Further, the amount of necking ΔWf can be determined by calculating the yield stress σ at the transformation point.

Next, we will explain how to widen the area near the predicted nesting position. Figure 4 is a graph explaining the widening method.
The horizontal axis shows the strip length before finish rolling, the vertical axis shows the edger opening S in Fig. 4(a), the strip width W on the exit side of the stand in Fig. 4(b), and Fig. 4(C) respectively indicate the strip width W at the entrance side of the winding machine. Necking position LO+1, 'necking length L0 predicted by the method described above
、． By expanding in advance the strip width at the position corresponding to the predicted necking position L6111 based on the necking amount ΔWf, it is possible to prevent the occurrence of a narrow portion due to necking.

The widening of the position corresponding to the predicted necking position L (bl1) is performed by the edger 2 installed on the entrance side of the stand 1.

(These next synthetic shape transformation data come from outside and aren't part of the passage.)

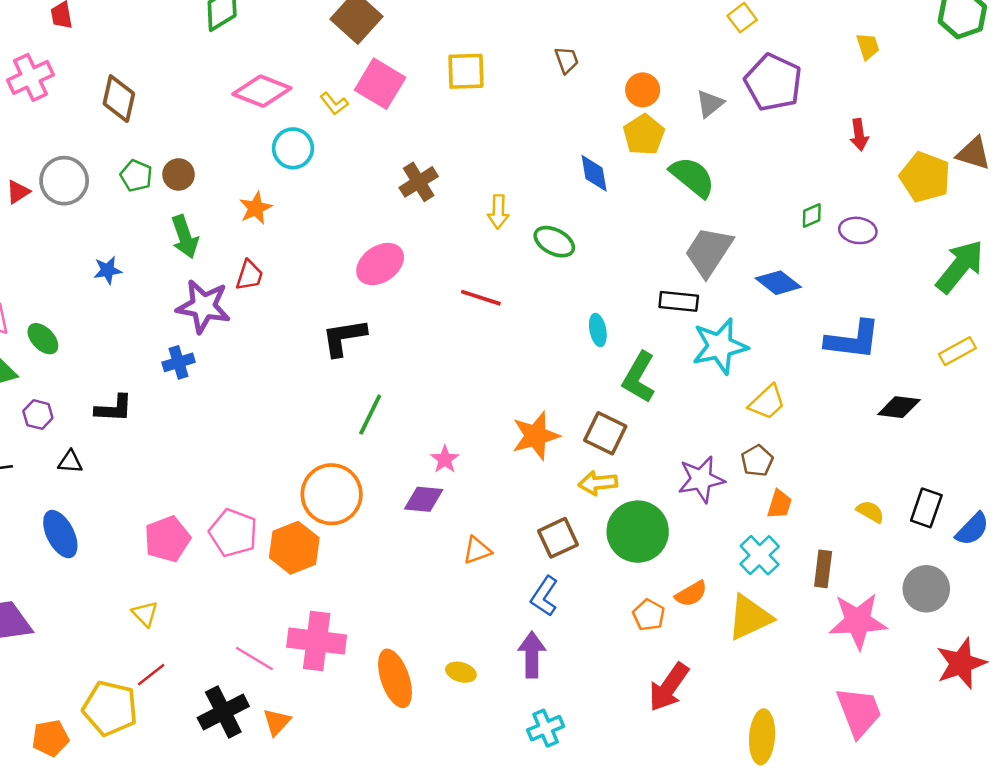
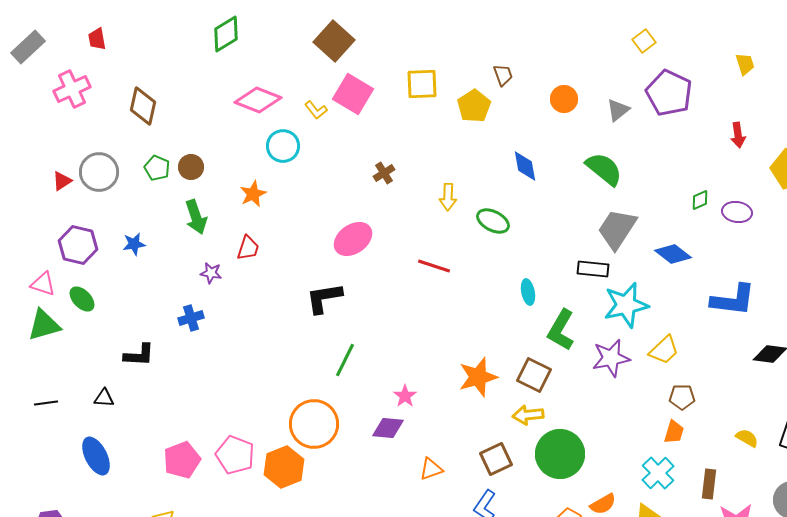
yellow pentagon: (644, 135) -> (474, 106), moved
brown cross: (419, 182) -> (384, 173), size x0.7
purple star: (203, 306) -> (211, 273), size x0.5
purple hexagon: (38, 415) -> (78, 245), moved, size x1.6
brown pentagon: (757, 461) -> (682, 397), moved, turned 30
purple star: (701, 479) -> (611, 358), moved

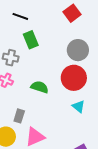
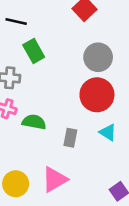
green semicircle: (40, 87) -> (34, 122), moved
gray rectangle: (19, 116) -> (70, 138), moved

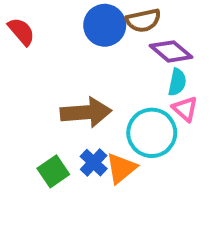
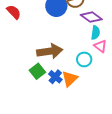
cyan circle: (152, 133) -> (84, 59), size x0.6
green square: (53, 171) -> (37, 71), moved

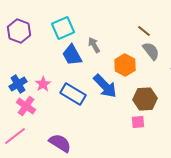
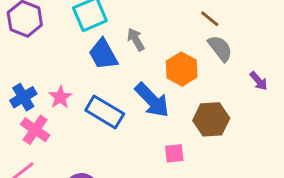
pink square: (138, 122) -> (174, 153), moved

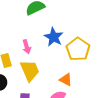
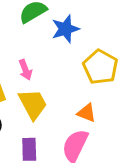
blue star: (54, 37) -> (65, 29), moved, turned 30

The necking correction start position LIS and end position Llf are determined by the following equations, where L is the length of the strip before finish rolling.

Las = (Lo.- - Ll1.-
) ・LmLst= (Lo.y+ +
Lo. m) - Increase the edger opening S of the edger 2 by ΔS between Lll and Lllf from the tip of the strip 3 before Lll rolling to widen the width. Here, ΔS may be determined by the following formula from the predicted necking amount ΔWf and the esher plate width adjustment efficiency η.

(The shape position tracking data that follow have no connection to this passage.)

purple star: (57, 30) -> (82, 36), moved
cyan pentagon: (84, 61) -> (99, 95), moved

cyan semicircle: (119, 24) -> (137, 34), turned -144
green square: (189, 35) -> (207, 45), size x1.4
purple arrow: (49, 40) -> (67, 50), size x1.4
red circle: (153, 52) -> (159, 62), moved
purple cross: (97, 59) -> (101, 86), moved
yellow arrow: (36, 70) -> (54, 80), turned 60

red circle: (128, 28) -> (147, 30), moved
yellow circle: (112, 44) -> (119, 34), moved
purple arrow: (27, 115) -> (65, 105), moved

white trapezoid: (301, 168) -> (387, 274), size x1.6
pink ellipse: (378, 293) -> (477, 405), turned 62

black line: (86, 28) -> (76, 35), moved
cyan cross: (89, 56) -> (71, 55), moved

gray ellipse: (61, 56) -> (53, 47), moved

η As shown in FIG. 4, by widening the edger opening degree S by ΔS in accordance with the predicted necking position LO+1%, the width reduction amount becomes smaller, and the strip width immediately after exiting the stand 1 becomes wider accordingly.

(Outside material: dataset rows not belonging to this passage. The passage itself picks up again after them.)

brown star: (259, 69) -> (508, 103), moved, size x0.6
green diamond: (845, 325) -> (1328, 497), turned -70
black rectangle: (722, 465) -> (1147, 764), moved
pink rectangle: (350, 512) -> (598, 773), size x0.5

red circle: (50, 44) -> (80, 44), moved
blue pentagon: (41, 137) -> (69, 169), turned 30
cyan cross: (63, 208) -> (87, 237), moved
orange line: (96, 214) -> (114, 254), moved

(Figure 4(b)). Therefore, even if necking occurs at the predicted necking position Wto, - during winding, the strip width at the narrow portion will not become narrower than the target finished width, and the required strip width can be secured.

〔effect〕

As explained above, according to the present invention, the position where necking occurs can be accurately predicted based on the measured value of the transformation rate, regardless of whether or not necking occurs, and the length of necking that occurs there and the amount of necking can be predicted with accuracy. Therefore, excellent effects such as reducing the range of the widened portion and improving product yield can be achieved.

[Brief explanation of the drawing]

FIG. 1 is a schematic diagram showing the configuration of a hot rolling finishing line to which the hot rolling necking prevention method according to the present invention is applied;
Figure 2 is a cross-sectional view taken along line nn in Figure 1 showing the configuration of the transformation rate sensor, Figure 3 is a graph showing the relationship between strip position, strip temperature, transformation rate and yield stress, and Figure 4 is widening. A graph explaining the method, FIG. 5, is a graph showing the relationship between temperature and yield stress of carbon steel. 1... Stand 2... Edger 3... Strip 7... Metamorphosis rate sensor 9... Calculator 10...
・Rewinder patent applicant Sumitomo Metal Industries Co., Ltd. Agent Patent attorney Noboru Kono Zuzu

Claims (1)

[Claims] 1. Predicting the position and amount of change in local cross-sectional dimensions due to necking caused by tension generated when a steel material rolled in a rolling mill is rolled up using a model formula,
In the hot rolling necking prevention method of preventing necking by changing the cross-sectional dimension in advance by an amount corresponding to the amount of change at the change position, A metamorphosis rate sensor that detects a certain metamorphosis rate is provided, and a necking occurrence position is estimated based on the metamorphosis rate,
A method for preventing necking in hot rolling, comprising correcting a model formula based on the estimation result and predicting a change position and amount of change in the cross-sectional dimension.